The nude does not simply represent the body, but relates it, by analogy, to all structures that have become part of our imaginative experience.
Changes in the structure of society are not brought about solely by massive engines of doctrine. The first flash of insight which persuades human beings to change their basic assumptions is usually contained in a few phrases.
Ruthless, greedy, tyrannical, disreputable... they have had one principle worth all the rest, the principle of delight!
Only the bad artists of the nineteenth century were frightened by the invention of photography; the good ones all welcomed it and used it.
A visual experience is vitalizing. Whereas to write great poetry, to draw continuously on one's inner life, is not merely exhausting, it is to keep alight a consuming fire.
People sometimes tell me that they prefer barbarism to civilisation. I doubt if they have given it a long enough trial. Like the people of Alexandria, they are bored by civilisation; but all the evidence suggests that the boredom of barbarism is infinitely greater.
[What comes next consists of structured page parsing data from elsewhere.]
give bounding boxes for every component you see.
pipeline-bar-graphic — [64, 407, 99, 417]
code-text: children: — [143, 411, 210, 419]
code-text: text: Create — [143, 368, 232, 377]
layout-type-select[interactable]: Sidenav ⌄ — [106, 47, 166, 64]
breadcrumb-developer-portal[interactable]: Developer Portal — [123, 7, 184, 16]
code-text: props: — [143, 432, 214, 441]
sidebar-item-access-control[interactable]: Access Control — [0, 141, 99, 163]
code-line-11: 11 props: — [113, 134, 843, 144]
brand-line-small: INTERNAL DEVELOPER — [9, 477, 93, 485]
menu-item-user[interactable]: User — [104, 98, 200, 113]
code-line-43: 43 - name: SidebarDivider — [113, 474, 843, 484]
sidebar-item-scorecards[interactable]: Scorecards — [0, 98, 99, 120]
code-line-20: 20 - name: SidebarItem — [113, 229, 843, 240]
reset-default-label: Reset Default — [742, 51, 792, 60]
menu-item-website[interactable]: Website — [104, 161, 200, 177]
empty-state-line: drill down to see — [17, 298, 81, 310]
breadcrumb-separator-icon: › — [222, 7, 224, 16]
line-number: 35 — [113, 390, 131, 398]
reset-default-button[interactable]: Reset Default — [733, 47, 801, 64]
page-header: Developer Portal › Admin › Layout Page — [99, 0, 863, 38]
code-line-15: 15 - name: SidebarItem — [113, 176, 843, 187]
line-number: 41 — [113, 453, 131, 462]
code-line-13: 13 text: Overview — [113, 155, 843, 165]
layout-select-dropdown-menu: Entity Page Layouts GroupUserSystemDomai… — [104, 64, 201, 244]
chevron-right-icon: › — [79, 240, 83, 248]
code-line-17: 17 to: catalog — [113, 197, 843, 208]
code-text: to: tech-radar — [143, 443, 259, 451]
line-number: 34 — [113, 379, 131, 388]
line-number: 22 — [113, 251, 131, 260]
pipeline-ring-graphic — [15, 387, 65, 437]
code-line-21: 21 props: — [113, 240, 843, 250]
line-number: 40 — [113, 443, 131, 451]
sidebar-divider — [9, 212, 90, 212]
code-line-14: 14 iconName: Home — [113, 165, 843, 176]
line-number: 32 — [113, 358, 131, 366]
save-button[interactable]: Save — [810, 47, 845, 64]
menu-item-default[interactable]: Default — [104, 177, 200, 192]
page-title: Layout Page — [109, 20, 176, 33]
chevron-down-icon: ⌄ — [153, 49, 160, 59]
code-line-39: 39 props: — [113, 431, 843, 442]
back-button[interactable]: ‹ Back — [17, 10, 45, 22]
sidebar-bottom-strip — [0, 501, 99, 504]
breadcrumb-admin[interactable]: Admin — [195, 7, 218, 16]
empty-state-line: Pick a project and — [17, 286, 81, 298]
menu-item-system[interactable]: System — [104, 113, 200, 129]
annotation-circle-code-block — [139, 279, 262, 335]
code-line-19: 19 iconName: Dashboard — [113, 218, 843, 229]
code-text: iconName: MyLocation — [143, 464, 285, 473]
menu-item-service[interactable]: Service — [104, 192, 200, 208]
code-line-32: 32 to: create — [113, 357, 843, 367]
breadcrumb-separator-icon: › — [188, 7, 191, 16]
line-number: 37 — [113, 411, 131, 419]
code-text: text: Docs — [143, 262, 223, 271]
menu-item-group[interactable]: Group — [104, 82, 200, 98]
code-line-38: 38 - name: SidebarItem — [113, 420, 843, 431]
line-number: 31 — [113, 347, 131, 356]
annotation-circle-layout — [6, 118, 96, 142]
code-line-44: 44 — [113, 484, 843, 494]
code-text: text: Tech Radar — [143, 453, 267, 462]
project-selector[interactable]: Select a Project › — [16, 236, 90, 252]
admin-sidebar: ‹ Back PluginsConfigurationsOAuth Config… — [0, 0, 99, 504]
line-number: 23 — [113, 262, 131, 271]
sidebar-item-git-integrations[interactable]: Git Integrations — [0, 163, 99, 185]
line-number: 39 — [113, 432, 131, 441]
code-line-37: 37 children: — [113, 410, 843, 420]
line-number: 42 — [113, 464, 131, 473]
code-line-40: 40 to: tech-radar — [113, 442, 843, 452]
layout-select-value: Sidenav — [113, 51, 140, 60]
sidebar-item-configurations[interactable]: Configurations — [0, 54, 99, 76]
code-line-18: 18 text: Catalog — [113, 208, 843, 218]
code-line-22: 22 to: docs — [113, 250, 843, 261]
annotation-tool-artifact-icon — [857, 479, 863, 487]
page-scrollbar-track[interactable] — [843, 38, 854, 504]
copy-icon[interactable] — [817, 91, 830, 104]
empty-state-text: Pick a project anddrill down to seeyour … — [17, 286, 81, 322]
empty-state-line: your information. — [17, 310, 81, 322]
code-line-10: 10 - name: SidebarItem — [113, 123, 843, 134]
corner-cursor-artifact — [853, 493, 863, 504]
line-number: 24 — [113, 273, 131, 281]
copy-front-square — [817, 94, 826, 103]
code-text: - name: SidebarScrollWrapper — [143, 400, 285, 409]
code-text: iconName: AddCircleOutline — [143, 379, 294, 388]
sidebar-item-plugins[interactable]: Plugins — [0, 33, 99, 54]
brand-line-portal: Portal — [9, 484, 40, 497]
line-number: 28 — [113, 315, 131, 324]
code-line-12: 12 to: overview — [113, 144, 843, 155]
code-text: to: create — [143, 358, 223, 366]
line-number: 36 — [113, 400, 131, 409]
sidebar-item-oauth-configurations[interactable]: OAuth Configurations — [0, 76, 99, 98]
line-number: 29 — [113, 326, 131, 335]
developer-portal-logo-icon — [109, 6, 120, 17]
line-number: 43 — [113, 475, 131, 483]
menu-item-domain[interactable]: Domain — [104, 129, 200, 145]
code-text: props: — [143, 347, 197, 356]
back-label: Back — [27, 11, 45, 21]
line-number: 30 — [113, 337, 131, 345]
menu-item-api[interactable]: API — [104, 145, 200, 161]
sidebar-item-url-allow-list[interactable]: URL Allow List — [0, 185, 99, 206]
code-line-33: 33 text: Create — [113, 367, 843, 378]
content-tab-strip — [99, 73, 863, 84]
Our universe cannot even be stated symbolically. And this touches us all more directly than one might suppose. For example, artists, who have been very little influenced by social systems, have always responded instinctively to latent assumptions about the shape of the universe. The incomprehensibility of our new cosmos seems to me, ultimately, to be the reason for the chaos of modern art.
Devotion to the facts will always give the pleasures of recognition; adherence to the rules of design, the pleasures of order and certainty.
I wonder if a single thought that has helped forward the human spirit has ever been conceived or written down in an enormous room: except, perhaps, in the reading room of the British Museum.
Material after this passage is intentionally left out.